> **Problem requirements**
Among the records, find the lines that hold the string "trainen" and return them.

> **Supplied records**

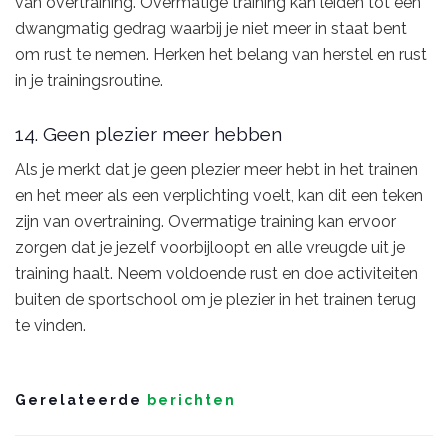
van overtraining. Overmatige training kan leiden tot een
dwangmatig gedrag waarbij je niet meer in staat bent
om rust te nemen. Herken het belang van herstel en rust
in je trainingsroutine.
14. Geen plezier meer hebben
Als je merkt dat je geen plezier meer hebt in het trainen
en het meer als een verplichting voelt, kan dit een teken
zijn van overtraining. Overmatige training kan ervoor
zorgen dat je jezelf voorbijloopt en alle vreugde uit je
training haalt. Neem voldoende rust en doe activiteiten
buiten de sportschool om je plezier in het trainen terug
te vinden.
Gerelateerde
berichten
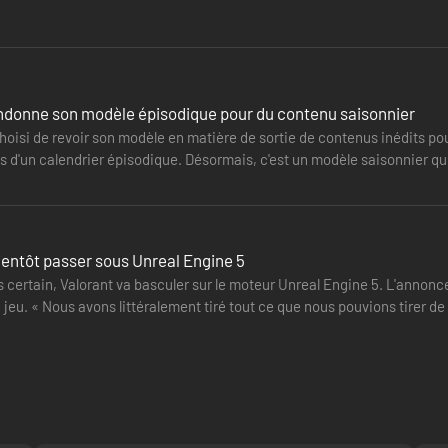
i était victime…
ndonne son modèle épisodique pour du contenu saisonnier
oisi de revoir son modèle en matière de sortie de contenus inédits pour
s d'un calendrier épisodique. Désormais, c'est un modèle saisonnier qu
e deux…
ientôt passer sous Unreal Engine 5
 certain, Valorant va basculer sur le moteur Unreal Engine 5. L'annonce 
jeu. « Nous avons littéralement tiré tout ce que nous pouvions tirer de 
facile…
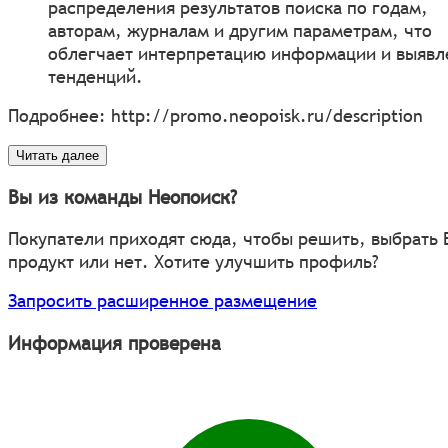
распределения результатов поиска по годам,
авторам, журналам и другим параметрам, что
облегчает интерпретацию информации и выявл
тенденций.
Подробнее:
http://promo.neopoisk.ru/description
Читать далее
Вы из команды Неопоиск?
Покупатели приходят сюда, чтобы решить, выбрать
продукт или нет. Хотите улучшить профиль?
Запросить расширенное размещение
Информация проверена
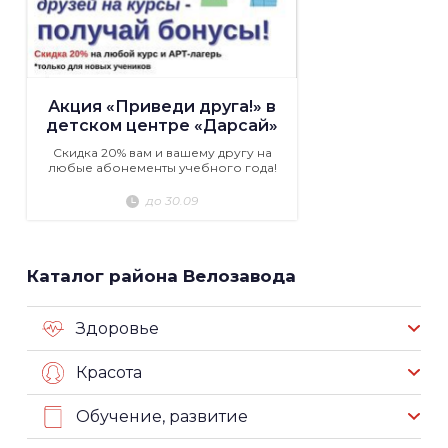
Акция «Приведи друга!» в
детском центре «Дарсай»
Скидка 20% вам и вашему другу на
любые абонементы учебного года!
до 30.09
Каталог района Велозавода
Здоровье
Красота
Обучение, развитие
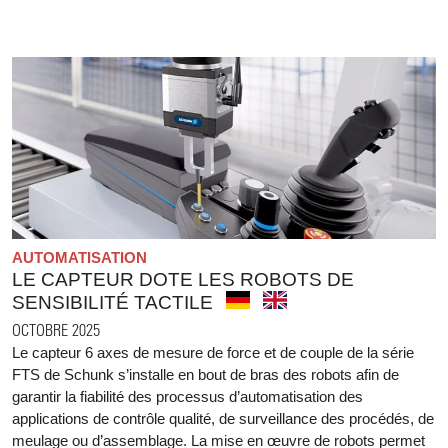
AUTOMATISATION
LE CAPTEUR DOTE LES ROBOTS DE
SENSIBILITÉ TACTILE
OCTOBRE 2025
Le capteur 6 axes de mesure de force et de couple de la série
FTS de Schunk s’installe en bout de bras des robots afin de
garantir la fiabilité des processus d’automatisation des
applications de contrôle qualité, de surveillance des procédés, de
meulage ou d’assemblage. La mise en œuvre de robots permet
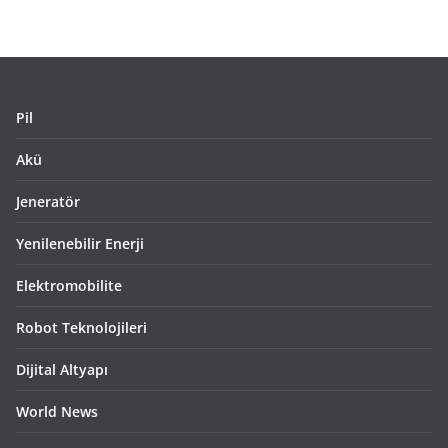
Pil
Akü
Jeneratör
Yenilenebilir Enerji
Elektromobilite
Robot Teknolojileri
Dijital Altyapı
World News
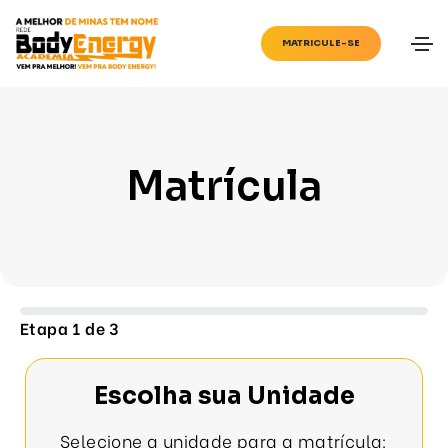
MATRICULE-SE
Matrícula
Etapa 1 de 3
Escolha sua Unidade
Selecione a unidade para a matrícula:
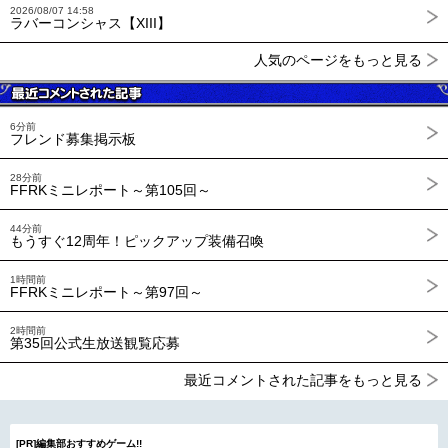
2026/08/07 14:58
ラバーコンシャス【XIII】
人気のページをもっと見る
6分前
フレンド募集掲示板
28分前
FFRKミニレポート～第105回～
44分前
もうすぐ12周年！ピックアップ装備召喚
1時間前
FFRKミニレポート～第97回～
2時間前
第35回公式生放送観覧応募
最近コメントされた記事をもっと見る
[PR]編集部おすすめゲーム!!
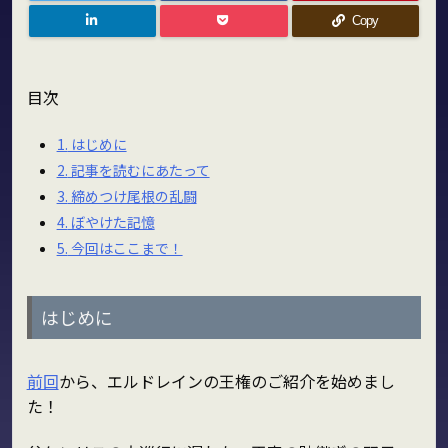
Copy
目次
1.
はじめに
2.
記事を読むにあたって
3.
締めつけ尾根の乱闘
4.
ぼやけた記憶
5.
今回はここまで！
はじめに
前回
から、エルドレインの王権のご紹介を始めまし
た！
...
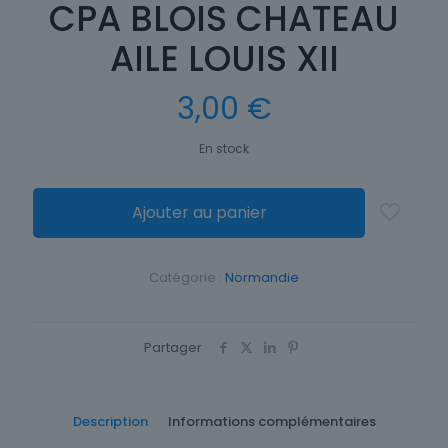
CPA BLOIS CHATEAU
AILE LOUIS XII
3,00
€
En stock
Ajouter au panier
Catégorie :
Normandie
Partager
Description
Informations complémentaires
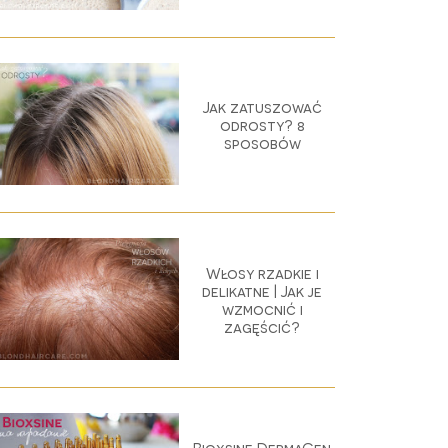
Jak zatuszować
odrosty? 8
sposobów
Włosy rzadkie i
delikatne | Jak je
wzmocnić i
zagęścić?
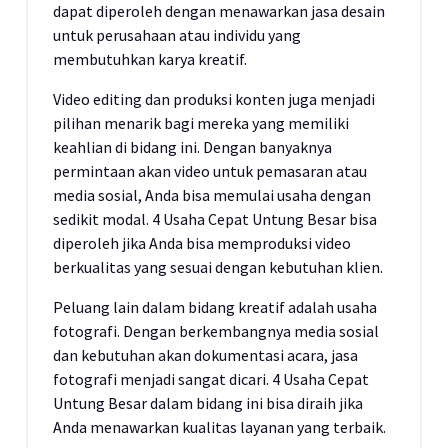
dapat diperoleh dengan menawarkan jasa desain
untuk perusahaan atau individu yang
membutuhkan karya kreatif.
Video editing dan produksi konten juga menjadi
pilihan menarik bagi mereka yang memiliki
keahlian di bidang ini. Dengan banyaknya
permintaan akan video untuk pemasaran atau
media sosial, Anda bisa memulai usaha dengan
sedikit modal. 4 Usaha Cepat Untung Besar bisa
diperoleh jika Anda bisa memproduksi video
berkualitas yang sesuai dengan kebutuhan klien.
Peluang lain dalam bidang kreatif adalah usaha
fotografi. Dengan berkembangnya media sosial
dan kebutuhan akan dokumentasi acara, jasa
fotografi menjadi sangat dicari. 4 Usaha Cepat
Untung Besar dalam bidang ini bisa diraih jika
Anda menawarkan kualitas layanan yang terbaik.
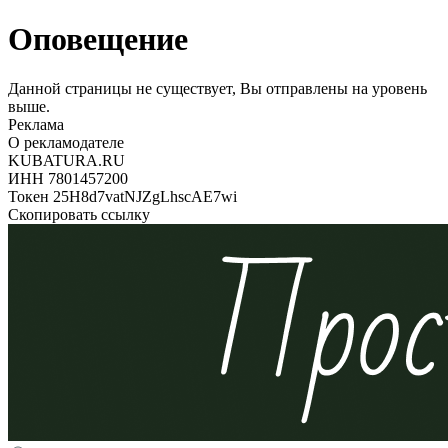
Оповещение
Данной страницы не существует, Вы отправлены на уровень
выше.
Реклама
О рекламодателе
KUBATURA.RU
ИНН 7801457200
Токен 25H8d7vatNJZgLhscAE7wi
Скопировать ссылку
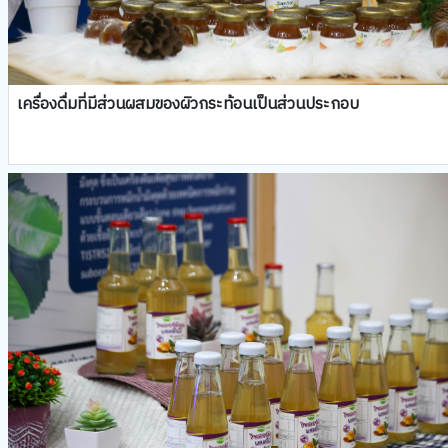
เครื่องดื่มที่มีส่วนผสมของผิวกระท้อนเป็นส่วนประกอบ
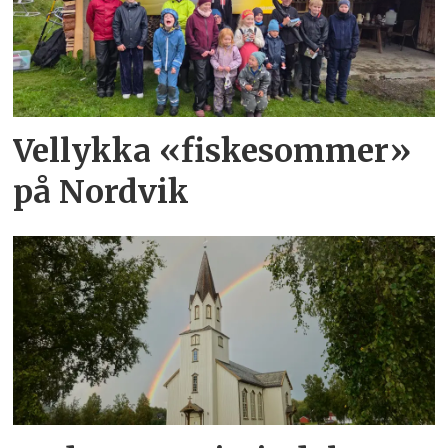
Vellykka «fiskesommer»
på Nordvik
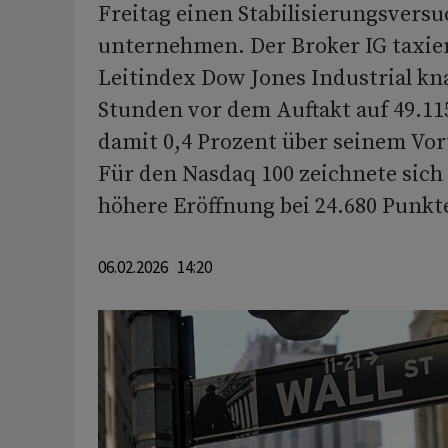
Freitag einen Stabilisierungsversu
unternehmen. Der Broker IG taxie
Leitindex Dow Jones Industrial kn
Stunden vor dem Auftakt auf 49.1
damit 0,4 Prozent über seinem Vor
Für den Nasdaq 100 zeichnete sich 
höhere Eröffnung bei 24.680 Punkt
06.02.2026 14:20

> **Problem solution**
Als je merkt dat je geen plezier meer hebt in het trainen
buiten de sportschool om je plezier in het trainen terug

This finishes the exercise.